Task -> From the entries that follow, gather each line holding the word "cloud".

Record excerpts ->
Start of Block

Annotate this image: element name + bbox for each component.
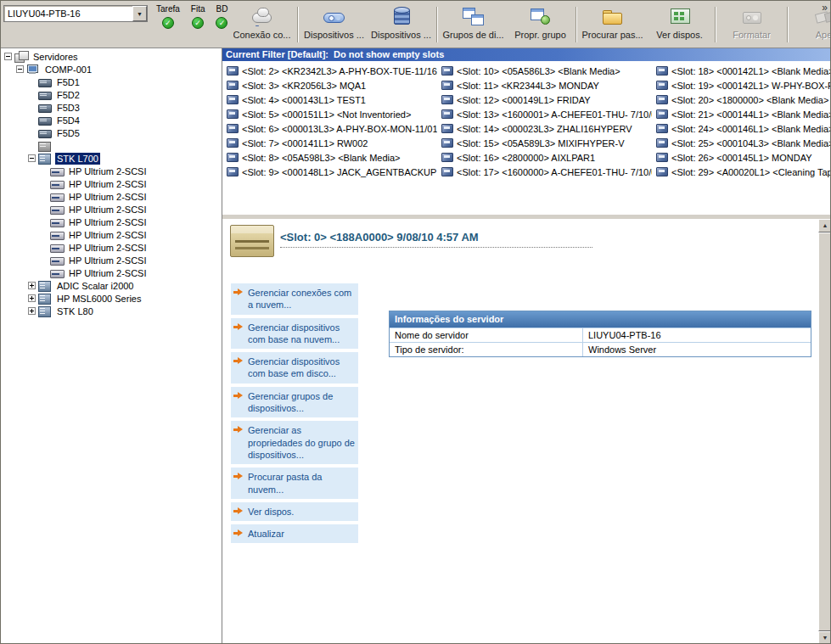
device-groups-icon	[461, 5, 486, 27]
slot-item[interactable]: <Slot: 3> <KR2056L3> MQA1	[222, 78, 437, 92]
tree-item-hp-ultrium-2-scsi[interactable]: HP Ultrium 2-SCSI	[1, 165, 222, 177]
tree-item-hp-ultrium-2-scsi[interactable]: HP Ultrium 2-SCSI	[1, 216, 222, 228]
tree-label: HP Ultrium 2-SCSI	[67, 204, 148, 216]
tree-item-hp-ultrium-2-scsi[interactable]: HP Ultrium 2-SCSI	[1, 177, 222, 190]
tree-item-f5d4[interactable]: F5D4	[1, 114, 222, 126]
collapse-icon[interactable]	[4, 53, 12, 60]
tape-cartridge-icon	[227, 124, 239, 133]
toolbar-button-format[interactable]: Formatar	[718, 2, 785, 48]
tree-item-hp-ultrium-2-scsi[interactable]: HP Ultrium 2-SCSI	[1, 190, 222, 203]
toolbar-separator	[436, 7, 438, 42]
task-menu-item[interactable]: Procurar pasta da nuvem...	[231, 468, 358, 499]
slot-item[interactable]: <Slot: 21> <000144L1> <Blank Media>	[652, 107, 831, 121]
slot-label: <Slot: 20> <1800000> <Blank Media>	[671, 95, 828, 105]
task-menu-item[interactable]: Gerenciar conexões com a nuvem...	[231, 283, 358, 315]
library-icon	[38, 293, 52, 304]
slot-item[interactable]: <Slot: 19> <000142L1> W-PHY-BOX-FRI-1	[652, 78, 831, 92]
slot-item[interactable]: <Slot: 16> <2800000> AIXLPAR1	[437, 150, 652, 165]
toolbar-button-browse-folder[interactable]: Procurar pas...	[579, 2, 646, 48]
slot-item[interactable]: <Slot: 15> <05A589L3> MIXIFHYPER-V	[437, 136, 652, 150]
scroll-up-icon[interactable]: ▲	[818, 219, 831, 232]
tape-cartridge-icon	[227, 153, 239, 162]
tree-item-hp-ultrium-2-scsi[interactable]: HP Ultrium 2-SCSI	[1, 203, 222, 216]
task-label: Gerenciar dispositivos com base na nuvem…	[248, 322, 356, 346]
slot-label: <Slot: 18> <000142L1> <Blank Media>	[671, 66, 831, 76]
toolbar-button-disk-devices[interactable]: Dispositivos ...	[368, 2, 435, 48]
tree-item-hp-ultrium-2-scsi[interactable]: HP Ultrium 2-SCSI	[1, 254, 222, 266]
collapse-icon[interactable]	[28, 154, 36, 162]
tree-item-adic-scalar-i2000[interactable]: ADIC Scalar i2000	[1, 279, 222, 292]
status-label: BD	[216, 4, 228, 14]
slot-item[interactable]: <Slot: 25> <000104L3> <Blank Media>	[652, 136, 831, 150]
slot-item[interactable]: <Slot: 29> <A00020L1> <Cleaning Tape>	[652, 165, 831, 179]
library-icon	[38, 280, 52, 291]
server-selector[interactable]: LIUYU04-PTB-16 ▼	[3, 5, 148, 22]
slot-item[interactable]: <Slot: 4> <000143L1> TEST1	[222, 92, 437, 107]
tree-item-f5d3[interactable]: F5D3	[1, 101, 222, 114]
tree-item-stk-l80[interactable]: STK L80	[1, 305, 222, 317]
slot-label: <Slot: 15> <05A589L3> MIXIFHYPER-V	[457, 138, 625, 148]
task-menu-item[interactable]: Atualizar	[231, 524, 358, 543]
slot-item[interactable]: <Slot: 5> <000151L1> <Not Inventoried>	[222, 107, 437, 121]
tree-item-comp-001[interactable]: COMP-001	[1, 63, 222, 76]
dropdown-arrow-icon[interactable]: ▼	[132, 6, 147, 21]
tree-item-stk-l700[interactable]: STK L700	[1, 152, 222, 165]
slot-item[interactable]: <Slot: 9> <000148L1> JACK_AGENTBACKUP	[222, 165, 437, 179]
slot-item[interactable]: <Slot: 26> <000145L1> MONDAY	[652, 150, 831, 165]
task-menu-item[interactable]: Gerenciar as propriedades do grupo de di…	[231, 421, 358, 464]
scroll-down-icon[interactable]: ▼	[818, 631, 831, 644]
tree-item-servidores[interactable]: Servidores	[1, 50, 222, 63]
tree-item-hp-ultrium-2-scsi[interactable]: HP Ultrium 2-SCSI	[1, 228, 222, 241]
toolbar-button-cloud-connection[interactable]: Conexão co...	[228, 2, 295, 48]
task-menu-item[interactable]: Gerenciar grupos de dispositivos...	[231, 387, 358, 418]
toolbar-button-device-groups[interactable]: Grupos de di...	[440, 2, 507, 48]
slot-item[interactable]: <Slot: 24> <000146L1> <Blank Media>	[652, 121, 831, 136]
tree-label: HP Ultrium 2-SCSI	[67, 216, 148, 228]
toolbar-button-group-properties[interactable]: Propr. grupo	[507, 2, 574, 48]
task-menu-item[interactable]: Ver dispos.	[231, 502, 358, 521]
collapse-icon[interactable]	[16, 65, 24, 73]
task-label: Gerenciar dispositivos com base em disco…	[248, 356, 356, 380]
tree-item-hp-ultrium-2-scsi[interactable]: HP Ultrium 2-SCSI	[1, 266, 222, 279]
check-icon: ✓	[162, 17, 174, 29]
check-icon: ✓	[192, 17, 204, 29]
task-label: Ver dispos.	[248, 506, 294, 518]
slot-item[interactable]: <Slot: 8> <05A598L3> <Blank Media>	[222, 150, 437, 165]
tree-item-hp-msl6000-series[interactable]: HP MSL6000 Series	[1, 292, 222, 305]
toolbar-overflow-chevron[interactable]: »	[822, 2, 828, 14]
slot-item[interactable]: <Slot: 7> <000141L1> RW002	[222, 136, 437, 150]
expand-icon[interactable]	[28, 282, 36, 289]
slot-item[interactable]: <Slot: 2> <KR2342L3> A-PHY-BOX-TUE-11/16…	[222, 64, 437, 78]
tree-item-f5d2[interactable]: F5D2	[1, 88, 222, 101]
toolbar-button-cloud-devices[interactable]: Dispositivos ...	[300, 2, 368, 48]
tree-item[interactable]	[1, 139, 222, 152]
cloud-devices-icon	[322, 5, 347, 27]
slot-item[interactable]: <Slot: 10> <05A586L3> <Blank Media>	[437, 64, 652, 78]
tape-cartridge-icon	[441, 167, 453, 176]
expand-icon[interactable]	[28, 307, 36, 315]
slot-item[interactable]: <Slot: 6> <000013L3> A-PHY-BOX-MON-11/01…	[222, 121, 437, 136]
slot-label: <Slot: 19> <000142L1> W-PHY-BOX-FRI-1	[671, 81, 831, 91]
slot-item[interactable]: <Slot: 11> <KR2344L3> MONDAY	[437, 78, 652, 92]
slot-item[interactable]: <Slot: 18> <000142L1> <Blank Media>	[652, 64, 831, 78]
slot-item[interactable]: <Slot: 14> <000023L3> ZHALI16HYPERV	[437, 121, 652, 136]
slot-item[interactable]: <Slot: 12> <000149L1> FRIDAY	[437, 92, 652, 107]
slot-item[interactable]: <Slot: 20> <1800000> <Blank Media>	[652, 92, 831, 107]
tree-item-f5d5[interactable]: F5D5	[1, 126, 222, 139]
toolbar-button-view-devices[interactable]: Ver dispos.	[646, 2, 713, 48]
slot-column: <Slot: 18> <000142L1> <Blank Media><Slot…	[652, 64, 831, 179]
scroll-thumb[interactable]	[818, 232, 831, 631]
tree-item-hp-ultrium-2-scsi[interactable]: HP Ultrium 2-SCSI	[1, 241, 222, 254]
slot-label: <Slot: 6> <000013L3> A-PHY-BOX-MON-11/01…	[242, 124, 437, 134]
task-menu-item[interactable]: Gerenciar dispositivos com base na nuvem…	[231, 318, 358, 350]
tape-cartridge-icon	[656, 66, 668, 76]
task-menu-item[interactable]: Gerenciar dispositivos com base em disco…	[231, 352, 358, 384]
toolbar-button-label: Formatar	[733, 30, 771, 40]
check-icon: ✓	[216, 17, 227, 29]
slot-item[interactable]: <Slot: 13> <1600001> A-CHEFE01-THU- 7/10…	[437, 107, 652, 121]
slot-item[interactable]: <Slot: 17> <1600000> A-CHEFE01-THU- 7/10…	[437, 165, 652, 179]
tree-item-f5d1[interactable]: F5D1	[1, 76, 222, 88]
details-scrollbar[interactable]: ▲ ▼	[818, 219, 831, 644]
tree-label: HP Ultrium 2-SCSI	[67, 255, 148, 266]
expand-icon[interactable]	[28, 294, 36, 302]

End of Block
Start of Block

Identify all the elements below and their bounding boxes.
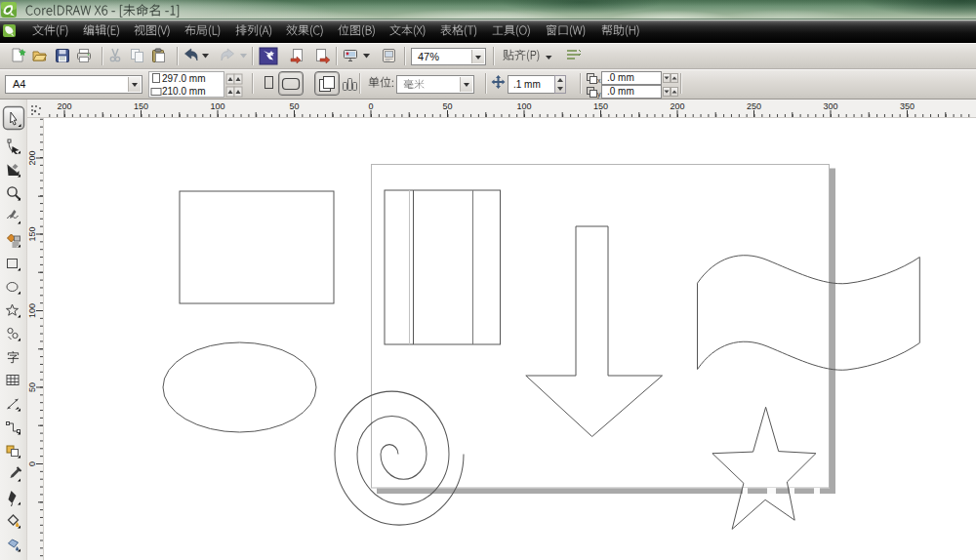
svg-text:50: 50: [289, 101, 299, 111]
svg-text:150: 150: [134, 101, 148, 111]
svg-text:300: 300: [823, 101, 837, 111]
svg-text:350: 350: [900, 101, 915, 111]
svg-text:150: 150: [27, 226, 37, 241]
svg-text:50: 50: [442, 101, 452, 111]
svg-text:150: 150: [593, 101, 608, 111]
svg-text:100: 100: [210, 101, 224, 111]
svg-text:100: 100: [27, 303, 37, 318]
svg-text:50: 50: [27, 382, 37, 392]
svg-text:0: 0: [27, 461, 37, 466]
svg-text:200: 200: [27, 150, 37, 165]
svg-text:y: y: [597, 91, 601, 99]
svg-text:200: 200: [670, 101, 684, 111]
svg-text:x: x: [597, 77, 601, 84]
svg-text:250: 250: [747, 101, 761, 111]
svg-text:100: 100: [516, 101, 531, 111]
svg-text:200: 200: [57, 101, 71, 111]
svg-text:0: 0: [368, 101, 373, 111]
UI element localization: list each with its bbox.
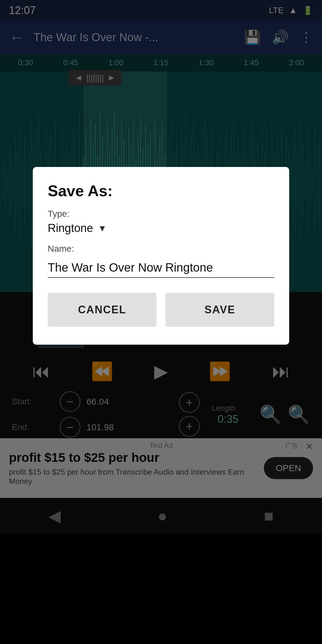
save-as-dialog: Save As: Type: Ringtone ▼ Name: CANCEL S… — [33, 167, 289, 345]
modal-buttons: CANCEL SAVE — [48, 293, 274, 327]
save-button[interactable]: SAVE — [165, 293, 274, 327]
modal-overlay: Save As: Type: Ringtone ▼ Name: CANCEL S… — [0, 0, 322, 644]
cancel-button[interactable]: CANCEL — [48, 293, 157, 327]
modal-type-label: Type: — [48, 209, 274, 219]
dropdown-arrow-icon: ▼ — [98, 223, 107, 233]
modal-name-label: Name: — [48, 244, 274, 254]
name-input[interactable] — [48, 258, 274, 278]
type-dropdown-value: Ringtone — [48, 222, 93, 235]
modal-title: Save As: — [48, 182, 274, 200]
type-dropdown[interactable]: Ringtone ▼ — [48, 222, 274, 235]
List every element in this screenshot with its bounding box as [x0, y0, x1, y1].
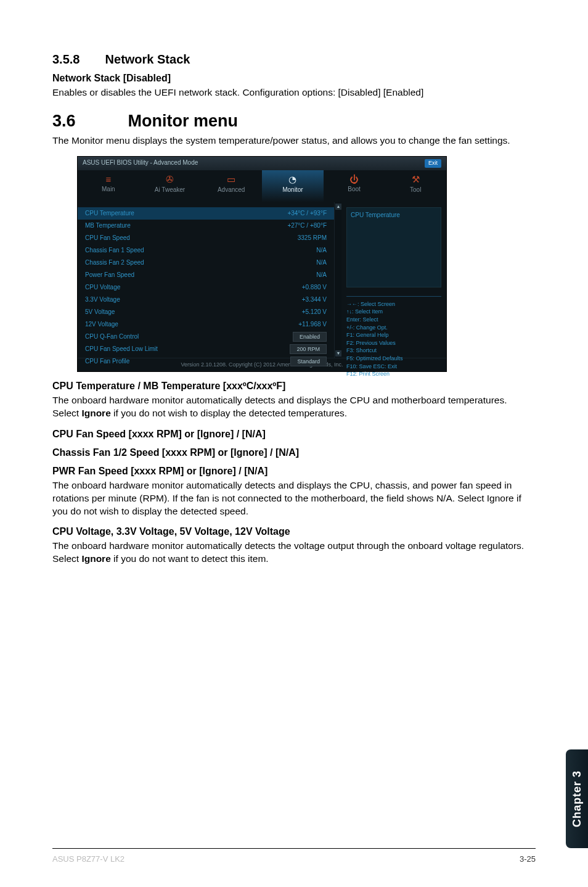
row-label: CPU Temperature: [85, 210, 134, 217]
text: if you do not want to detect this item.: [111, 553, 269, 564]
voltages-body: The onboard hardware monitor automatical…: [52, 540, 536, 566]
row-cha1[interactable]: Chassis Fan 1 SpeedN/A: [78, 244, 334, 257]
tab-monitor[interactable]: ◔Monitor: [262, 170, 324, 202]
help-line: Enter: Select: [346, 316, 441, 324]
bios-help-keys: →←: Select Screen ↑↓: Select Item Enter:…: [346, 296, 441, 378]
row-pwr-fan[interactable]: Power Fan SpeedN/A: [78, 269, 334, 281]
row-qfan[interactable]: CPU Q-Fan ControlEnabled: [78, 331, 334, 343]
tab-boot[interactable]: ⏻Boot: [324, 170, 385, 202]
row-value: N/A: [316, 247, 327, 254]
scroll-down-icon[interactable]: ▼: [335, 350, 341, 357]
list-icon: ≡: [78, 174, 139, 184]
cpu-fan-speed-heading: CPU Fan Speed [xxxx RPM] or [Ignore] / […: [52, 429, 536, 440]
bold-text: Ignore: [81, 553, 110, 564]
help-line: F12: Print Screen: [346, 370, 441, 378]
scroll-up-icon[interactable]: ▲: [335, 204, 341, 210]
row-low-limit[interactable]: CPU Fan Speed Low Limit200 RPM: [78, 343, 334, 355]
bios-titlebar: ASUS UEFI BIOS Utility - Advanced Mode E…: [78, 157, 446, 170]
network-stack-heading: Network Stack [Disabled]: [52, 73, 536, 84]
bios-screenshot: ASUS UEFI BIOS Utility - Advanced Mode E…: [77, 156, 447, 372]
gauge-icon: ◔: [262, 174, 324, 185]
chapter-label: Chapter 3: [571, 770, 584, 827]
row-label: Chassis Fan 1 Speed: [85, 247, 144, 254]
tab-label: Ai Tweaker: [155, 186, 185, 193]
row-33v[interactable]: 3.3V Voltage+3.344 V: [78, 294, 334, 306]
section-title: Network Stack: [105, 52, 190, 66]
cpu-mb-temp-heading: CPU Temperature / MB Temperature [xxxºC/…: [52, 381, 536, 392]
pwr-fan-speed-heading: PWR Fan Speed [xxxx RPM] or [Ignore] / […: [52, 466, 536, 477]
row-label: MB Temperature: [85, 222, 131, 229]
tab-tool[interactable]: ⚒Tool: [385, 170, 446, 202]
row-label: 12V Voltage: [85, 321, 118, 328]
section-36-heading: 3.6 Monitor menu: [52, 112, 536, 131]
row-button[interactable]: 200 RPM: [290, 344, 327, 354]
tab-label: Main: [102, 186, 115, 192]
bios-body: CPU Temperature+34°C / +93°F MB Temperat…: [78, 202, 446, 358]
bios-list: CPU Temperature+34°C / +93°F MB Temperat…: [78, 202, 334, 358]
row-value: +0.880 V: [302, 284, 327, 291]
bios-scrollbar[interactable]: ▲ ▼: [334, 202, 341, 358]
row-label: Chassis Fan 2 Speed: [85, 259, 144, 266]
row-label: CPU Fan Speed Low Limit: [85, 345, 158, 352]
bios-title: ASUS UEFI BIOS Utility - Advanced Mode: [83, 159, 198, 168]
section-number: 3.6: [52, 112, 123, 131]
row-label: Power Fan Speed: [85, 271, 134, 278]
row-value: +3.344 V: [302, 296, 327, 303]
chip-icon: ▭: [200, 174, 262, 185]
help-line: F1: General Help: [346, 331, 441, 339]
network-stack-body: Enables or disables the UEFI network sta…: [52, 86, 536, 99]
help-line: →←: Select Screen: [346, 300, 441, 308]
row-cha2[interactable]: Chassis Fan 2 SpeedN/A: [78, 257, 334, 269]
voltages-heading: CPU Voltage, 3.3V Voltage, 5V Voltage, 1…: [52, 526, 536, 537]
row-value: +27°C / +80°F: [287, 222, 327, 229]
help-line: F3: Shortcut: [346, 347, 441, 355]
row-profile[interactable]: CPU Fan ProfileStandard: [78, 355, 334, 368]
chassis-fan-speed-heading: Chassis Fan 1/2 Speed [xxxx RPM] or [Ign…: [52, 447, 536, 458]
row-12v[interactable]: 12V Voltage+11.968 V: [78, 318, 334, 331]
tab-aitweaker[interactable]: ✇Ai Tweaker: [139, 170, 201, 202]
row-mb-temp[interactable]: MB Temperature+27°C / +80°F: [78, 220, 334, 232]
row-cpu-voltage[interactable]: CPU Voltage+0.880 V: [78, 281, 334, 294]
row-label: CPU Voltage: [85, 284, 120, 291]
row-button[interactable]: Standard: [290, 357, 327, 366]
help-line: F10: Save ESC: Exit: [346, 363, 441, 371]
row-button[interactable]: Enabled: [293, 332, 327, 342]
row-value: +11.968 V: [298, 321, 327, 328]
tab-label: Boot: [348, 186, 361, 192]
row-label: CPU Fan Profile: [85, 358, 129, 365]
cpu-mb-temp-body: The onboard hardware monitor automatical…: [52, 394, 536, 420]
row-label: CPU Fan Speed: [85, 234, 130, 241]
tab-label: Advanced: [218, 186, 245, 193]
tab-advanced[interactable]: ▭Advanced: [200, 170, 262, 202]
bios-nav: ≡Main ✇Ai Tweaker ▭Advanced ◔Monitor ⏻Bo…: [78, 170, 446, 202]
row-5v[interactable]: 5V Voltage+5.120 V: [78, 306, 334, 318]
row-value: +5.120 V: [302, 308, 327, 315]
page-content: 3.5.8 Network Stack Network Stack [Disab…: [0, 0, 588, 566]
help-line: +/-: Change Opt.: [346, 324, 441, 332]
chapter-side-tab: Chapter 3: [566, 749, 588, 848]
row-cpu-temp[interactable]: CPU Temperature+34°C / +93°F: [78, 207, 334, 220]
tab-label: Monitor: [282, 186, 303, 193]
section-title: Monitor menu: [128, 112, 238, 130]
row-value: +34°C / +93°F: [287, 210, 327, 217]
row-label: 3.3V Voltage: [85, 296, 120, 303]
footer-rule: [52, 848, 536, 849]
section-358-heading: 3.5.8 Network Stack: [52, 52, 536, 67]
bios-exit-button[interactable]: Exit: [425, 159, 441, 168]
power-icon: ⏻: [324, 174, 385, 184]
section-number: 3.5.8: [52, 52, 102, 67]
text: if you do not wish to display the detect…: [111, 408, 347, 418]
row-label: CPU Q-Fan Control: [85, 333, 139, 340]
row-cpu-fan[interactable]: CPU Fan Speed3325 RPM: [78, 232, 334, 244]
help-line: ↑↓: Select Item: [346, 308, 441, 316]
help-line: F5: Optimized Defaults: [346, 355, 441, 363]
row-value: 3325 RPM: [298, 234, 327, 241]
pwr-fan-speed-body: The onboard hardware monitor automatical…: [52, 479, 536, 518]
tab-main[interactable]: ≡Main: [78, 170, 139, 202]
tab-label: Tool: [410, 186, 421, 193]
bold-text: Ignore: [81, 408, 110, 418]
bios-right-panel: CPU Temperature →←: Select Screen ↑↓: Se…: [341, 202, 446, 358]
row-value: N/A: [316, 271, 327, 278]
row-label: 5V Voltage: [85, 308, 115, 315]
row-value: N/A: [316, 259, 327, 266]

End of Block

Task result ->
toolbar-button-cloud-connection[interactable]: Conexão co...	[228, 2, 295, 48]
toolbar-button-cloud-devices[interactable]: Dispositivos ...	[300, 2, 368, 48]
cloud-devices-icon	[322, 5, 347, 27]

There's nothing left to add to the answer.